Lausanne, 18. April 2014: Manchmal schreibt der Zufall die besten Geschichten. Nachdem man sich beim Circus Nock bereits kurz vor der Saisonpremiere von Jongleur Abere Alemayehu (Äthiopien) trennte, musste innerhalb kürzester Zeit ein Ersatz gefunden werden. Es wurde einer gefunden – und was für einer! Der jugendliche Michael Ferreri, knapp 18 Jahre alt, liefert mit seinen Balljonglagen nun ein großes Highlight der Show. Schnell, elegant und sicher hält er bis zu neun Bälle in der Luft. Seit seinem Engagement im Circus Royal 2011 ist aus dem Kind ein junger Mann mit viel Ausstrahlung geworden.

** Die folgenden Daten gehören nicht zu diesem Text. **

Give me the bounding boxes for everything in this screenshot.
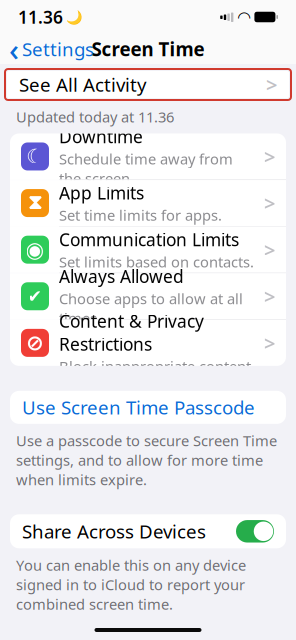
staticText: Always Allowed [59, 265, 184, 288]
staticText: Settings [22, 37, 94, 61]
staticText: > [264, 283, 275, 310]
staticText: > [264, 330, 275, 356]
staticText: ◠ [238, 8, 250, 26]
button[interactable]: See All Activity [5, 69, 291, 100]
staticText: Use a passcode to secure Screen Time set… [16, 431, 277, 489]
staticText: Updated today at 11.36 [16, 107, 174, 126]
staticText: Downtime [59, 125, 143, 148]
staticText: > [264, 143, 275, 170]
button[interactable]: ☾ [10, 134, 286, 180]
staticText: ⧗ [28, 193, 42, 213]
staticText: > [266, 71, 277, 98]
staticText: App Limits [59, 181, 144, 204]
button[interactable]: ‹ [0, 34, 103, 64]
staticText: Schedule time away from the screen. [59, 149, 233, 188]
button[interactable]: Use Screen Time Passcode [10, 391, 286, 424]
staticText: ☾ [26, 145, 44, 168]
staticText: ◉ [26, 238, 44, 262]
staticText: Communication Limits [59, 228, 239, 251]
button[interactable]: ✔ [10, 273, 286, 319]
staticText: Choose apps to allow at all times. [59, 289, 243, 328]
staticText: > [264, 236, 275, 263]
staticText: Use Screen Time Passcode [22, 395, 255, 420]
staticText: Content & Privacy Restrictions [59, 310, 204, 356]
staticText: You can enable this on any device signed… [16, 555, 246, 614]
staticText: Set limits based on contacts. [59, 252, 254, 271]
staticText: ‹ [9, 29, 19, 69]
staticText: Screen Time [92, 37, 204, 61]
button[interactable]: Share Across Devices [10, 514, 286, 548]
staticText: ✔ [28, 286, 42, 306]
staticText: 🌙 [66, 9, 83, 25]
staticText: > [264, 190, 275, 216]
button[interactable]: ◉ [10, 227, 286, 273]
staticText: Set time limits for apps. [59, 205, 222, 225]
staticText: Share Across Devices [22, 519, 206, 544]
staticText: 11.36 [18, 6, 63, 28]
staticText: See All Activity [19, 72, 147, 97]
staticText: Block inappropriate content. [59, 357, 255, 376]
button[interactable]: Turn Off Screen Time [10, 630, 286, 640]
button[interactable]: ⧗ [10, 180, 286, 226]
staticText: ⊘ [26, 331, 44, 355]
button[interactable]: ⊘ [10, 320, 286, 366]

Sein besonderes Talent ist nicht nur uns aufgefallen: Bei den Festivals in Albacete/Spanien und Paris (Cirque de Demain) gewann der Sohn des spanischen Drahtseilartisten Miguel Ferreri und der Deutschen Ilona Bügler-Ferrei Anfang dieses Jahres jeweils Bronze, für 2015 ist er zum Nachwuchsfestival in Monte Carlo eingeladen. Zuletzt war er zwei Jahre lange beim Circus Vargas (USA) im Engagement.


Michael Ferreri

Das aktuelle Programmmotto „Nock – immer Nock“ beschreibt treffend, was hier Jahr für Jahr geboten wird: ein starkes, klassisches Circusprogramm ohne Schnörkel, das besonders von der musikalischen Begleitung profitiert. Die sieben Musiker rund um Kapellmeister Tadeusz Król spielen herrlich druckvoll. Auch wenn moderne Popsongs ins Repertoire einfließen, bleibt doch immer ein typischer Circussound erhalten. Hier würde auch das reine Zuhören Spaß machen – ohne Programm in der Manege. Doch freilich wird hier vieles geboten, was das Hinsehen lohnt.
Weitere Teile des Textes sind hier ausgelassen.